Epistaxis (nosebleeds) in children
A common presentation in children, yet a cause of concern for many parents. But like many other pediatric conditions, there really is no reason for concern when it comes to nosebleeds.
I remember suffering from nosebleeds as a child myself. And see? I turned out alright.
This post has several goals:
1. To provide you with a short explanation about epistaxis – prevalence, types of presentations and causes
2. To overview management of an acute nosebleed in a child and tips on what should be done to handle the situation
3. To share thoughts on the investigation and workup required when a child suffers from recurrent nosebleeds.
So, let’s go ahead and learn what epistaxis means, how to prevent it from occurring and how to manage it if and when it occurs.
What is epistaxis?

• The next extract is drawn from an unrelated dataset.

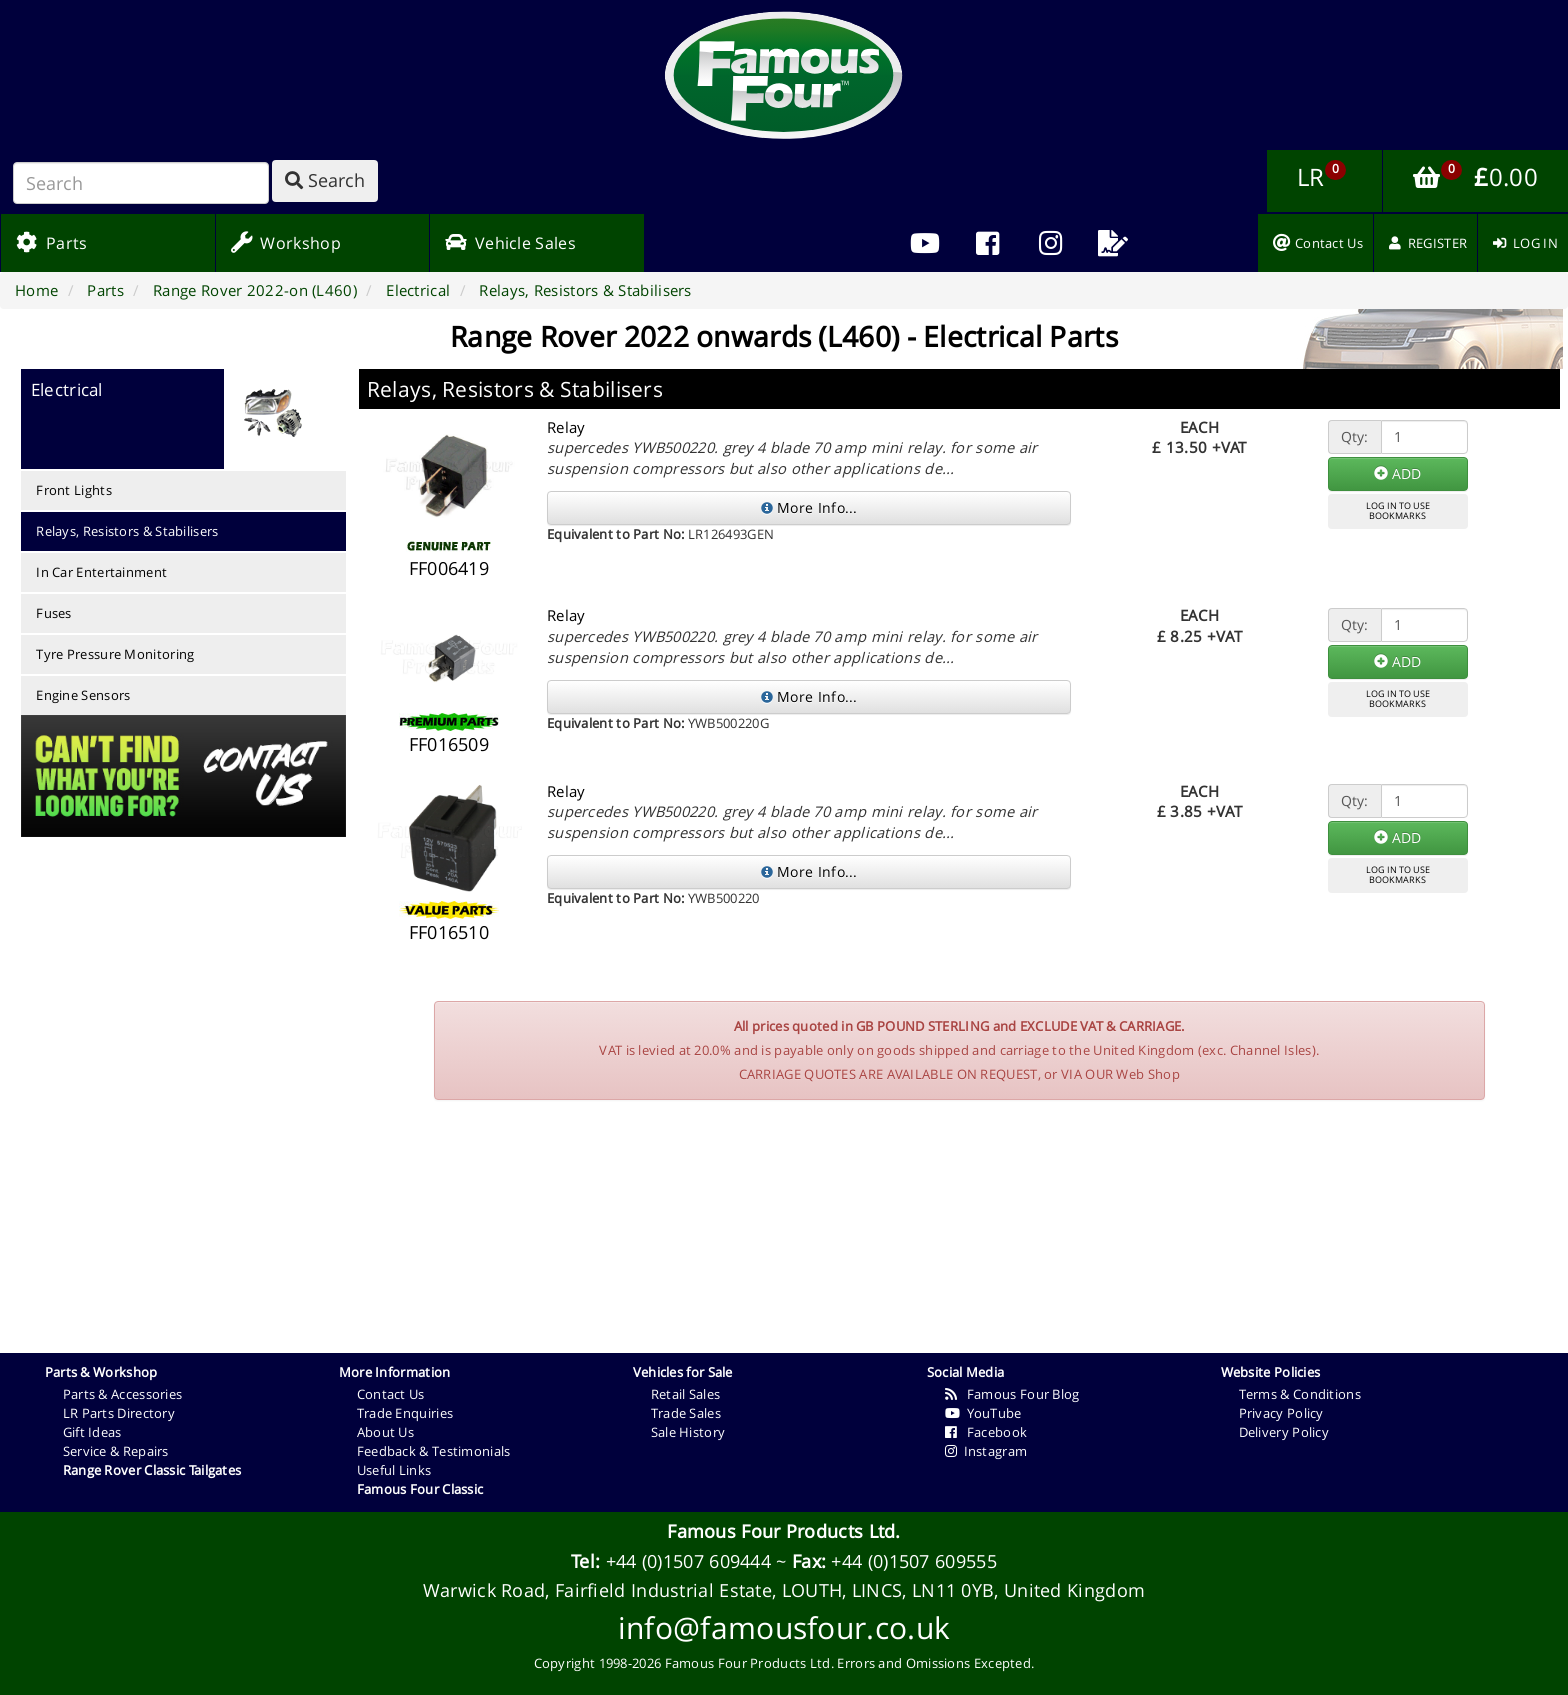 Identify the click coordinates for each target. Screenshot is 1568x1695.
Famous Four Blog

How common is it?
Epistaxis is simply the medical term used to describe a nosebleed. The origin of the word is Greek. It is an uncommon condition in infants and young children but very common in children aged 3–8 years.
Obviously, it occurs more frequently in the winter months, as a result of the cold and dry weather.
What exactly is the source of the bleeding?
Usually, the source of the bleed is at the front of the nose, closer to the nostrils, in the nasal septum—an area referred to as the “Kiesselbach plexus.” This happens because this area is rich in blood vessels, is located in the front of the nose, and is prone to trauma. It is often scratched or touched by the child, and the mucosa in this region is very thin and easily injured.
In most cases, the bleeding happens suddenly and occurs in one nostril.
When a nosebleed occurs at night, the child may sometimes swallow the blood and later have either bloody vomit or black stools the following morning (due to the blood having been digested in the gastrointestinal tract).
What are the immediate actions one should take if they see a child with a nosebleed?
First of all, keep in mind that most nosebleeds will stop on their own within minutes. Start by pressing on both sides of the nose, on the soft parts under the bone, and tilt the child’s head forward (remember—forward, not backward!).
Try to stay calm, and please do not ask the neighbour to pour a bucket of water on the child.
A cold compress applied to the nose (to restrict blood flow) may be helpful.
If the nosebleed stops within a few minutes, that’s great.
If not, go to the nearest urgent clinic for management with more aggressive therapy.
What if the child just lost a ton of blood?
Even though the nosebleed may seem severe and the child’s bed may appear to be soaked with blood, in the majority of cases, the amount of blood loss is not significant.
Children with a history of coagulation disorders may lose a significant amount of blood as a result of a nosebleed, as you will see below.
What are the causes of epistaxis?
We tend to categorize epistaxis into two types:
Primary epistaxis – this is epistaxis due to an unknown cause and may result from mild coagulation disorders. Other signs that may indicate a coagulation disorder include a family history of nosebleeds or a personal history of prolonged bleeding, such as after injuries, circumcision, or heavy menstruation.
Secondary epistaxis – this type of epistaxis is secondary to trauma, the presence of a foreign object, inflammation, infections (such as viral upper respiratory infections), or chronic use of nasal sprays.
When is investigation advised?
If someone experiences a nosebleed following a blow to the face that stops on its own, then clearly, no investigation is needed.
However, if a child presents with recurrent nosebleeds for an unknown reason, it is important to do the following:
1. Consult with your primary care physician to consider a brief workup, including a complete blood count (more about this here), coagulation function tests, bleeding time test, and von Willebrand factor test. These tests are done via a simple blood draw and require several small tubes.
2. See a pediatric ENT specialist to determine whether nasal cauterization is appropriate.
How can one prevent a nosebleed from occurring?
Try applying jelly-based products or ointments to the front part of the nose. This is especially helpful during the winter months when the nasal passages become dry. If the area appears red and inflamed, some may recommend using an antibiotic ointment to reduce the number of bacteria and help minimize local inflammation.
If a child has a history of allergic rhinitis, make sure it is well controlled. This will help reduce how often the child touches or rubs their nose, which can trigger a bleed.
Additionally, discourage nose picking and try to keep the child’s bedroom humidified, particularly during cold and dry seasons.
Again, for severe or recurrent cases, consult an ENT specialist for assessment and to consider local treatment options.
In summary, this is a very common condition in pediatric medicine. I hope this post provides reassurance to most of you, while also guiding those few cases that may require further evaluation and management by a healthcare professional.